Rasanya seneng yah kalo ngeliat batik bisa dikenal di mancanegara dan dipake sama orang-orang terkenal. Ironisnya, industri batik lokal justru mengalami penurunan omset loh selama 5 tahun terakhir.
BACA JUGA: PEMAIN NBA PAKE BATIK KHAS BLITAR DI PREGAME FITS: BUKAN SEKEDAR OVERPROUD
Para perajin batik mengalami kesulitan untuk mempromosikan karya batik mereka kepada para konsumen. Terlebih lagi masih banyak orang yang belum tahu tingginya nilai kain batik, terutama batik yang diproduksi secara tradisional. Selain itu dari sisi konsumen ternyata masih mengalami kesulitan untuk membedakan jenis batik berdasarkan teknik produksinya, polanya hingga keasliannya.
Melihat kondisi ini, tim Naratik yang dipimpin oleh Farrel Athaillah Putra sebagai CEO melakukan penelitian di beberapa kota di Jawa Tengah seperti Semarang, Pekalongan, Solo, serta Yogyakarta. Hasilnya, ternyata keresahan tersebut benar adanya dan dialami oleh banyak perajin batik.
“Sebagai yang berasal dari keluarga pembuat batik, saya terdorong untuk mengangkat keindahan dan makna yang ada di setiap karya batik. Karena itu saya mengajak tim untuk memanfaatkan teknologi dengan membuat sebuah platform end-to-end yang memudahkan pengguna mengetahui proses pembuatan dan klasifikasi berbagai jenis batik,” jelas Farrel.
Naratik sendiri adalah singkatan dari kata ‘narasi’ dan ‘batik’. Saat diwawancarai secara daring oleh tim Froyonion.com, Farrel menjelaskan bahwa nama itu dipilih untuk membangun narasi baru tentang batik. Citra batik yang tadinya terkesan tua dan kuno bikin batik jadi sulit fit in ke anak muda. Makanya lewat Naratik, Farrel ingin membangun narasi baru tentang batik yang asik.

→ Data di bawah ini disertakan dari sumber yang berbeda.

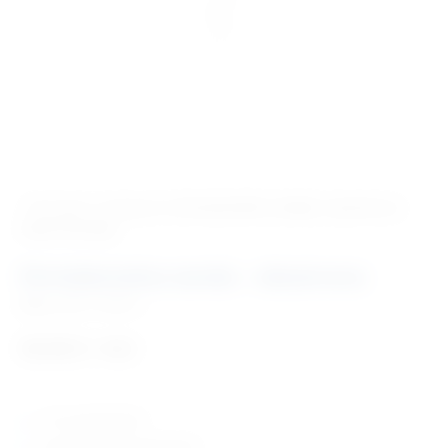
‹ Povratak u kategoriju
Stomatološki uređaji i oprema za
male životinje
Periodentalna sonda – obostrana
Šifra:
EM17734011
34,56
€
+ PDV
vrh sa gradacijom
zemlja porijekla: Njemačka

BACA JUGA: BELAJAR FASHION SAMBIL MENJAGA LINGKUNGAN LEWAT ACARA ‘BATIK KUDUS IN FASHION’
Sebagai aggregator industri batik yang punya visi untuk membangun ekosistem digital batik, ada beberapa inovasi yang dikembangkan oleh Naratik.
Pertama adalah Naralens yang berupa aplikasi mobile dengan teknologi Artificial Intelligence (AI) yang bisa mengidentifikasi jenis batik hingga keaslian kain batik. Hanya dengan satu klik lewat kamera HP, lo bisa langsung tahu jenis batik yang lo punya, polanya apa, sampe asli apa nggak. Selain itu, di aplikasi karya anak muda ini lo juga bisa eksplor berbagai informasi tentang batik, membaca artikel seputar batik, sampe beli batik dari UMKM yang udah kerja sama dengan Naratik.

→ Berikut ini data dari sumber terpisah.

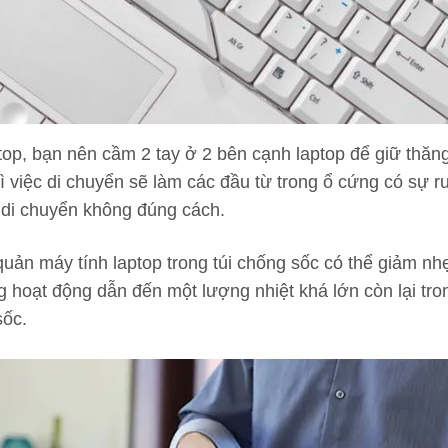
top, bạn nên cầm 2 tay ở 2 bên cạnh laptop để giữ thăn
 vì việc di chuyển sẽ làm các đầu từ trong ổ cứng có sự r
 di chuyển không đúng cách.
uản máy tính laptop trong túi chống sốc có thể giảm nhẹ
g hoạt động dẫn đến một lượng nhiệt khá lớn còn lại tro
sốc.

“Hingga saat ini fitur AI masih dalam tahap pengembangan. Namun sudah bisa mengidentifikasi 5 motif batik seperti Mega Mendung dan Sidomukti, serta membedakan mana batik yang dibuat dengan teknik tulis, cap, dan cetak. Kami mengumpulkan banyak data tentang batik sehingga AI bisa mengidentifikasi jenis hingga keaslian batik lewat data-data tersebut,” tutur Farrel.
Kedua adalah Narauction, alias lelang batik kuno eksklusif yang diselenggarakan Naratik secara daring. Lelang ini udah diselenggarakan 2 kali lewat platform Discord dan WhatsApp. Di Narauction para peserta bisa menemukan batik kuno langka dengan makna mendalam yang udah tervalidasi oleh kurator.
“Acara lelang ini selain bisa jadi kesempatan untuk memperkenalkan batik-batik kuno yang ada di Indonesia, juga bertujuan untuk menjadi solusi atas rendahnya nilai batik di pasaran. Dengan lelang ini, batik yang dilelangkan sudah tergolong langka dan kuno. Bahkan ada salah satu kain batik circa 1950 yang tekstur kainnya sudah setipis kain koran. Sayang sekali kain-kain batik kuno ini banyak yang dijual ke luar negeri dengan harga yang jauh lebih rendah. Kalau dilelang, harga kain batik kuno bisa sesuai dengan nilai otentiknya,” jelas Farrel.
Ketiga adalah Batik Series, serial seminar yang bertujuan untuk membagikan edukasi tentang kekayaan kain batik. Acara ini tersedia dalam 2 kategori yaitu Batik Series reguler dan Batik Series yang berkolaborasi dengan Paguyuban Sekar Jagad, yaitu komunitas pecinta batik yang beranggotakan orang-orang Keraton.
Pada Batik Series reguler, semua orang pecinta batik, baik anak muda sampai orang tua bisa ikutan. Di acara itu, semua peserta yang hadir bisa ngobrol-ngobrol bareng tentang batik. Sedangkan pada acara yang berkolaborasi dengan Paguyuban Sekar Jagad, isi acaranya lebih mendalam karena bisa berdiskusi tentang keilmuan batik. Biasanya yang menghadiri acara ini adalah para peneliti hingga peminat batik dari berbagai kalangan.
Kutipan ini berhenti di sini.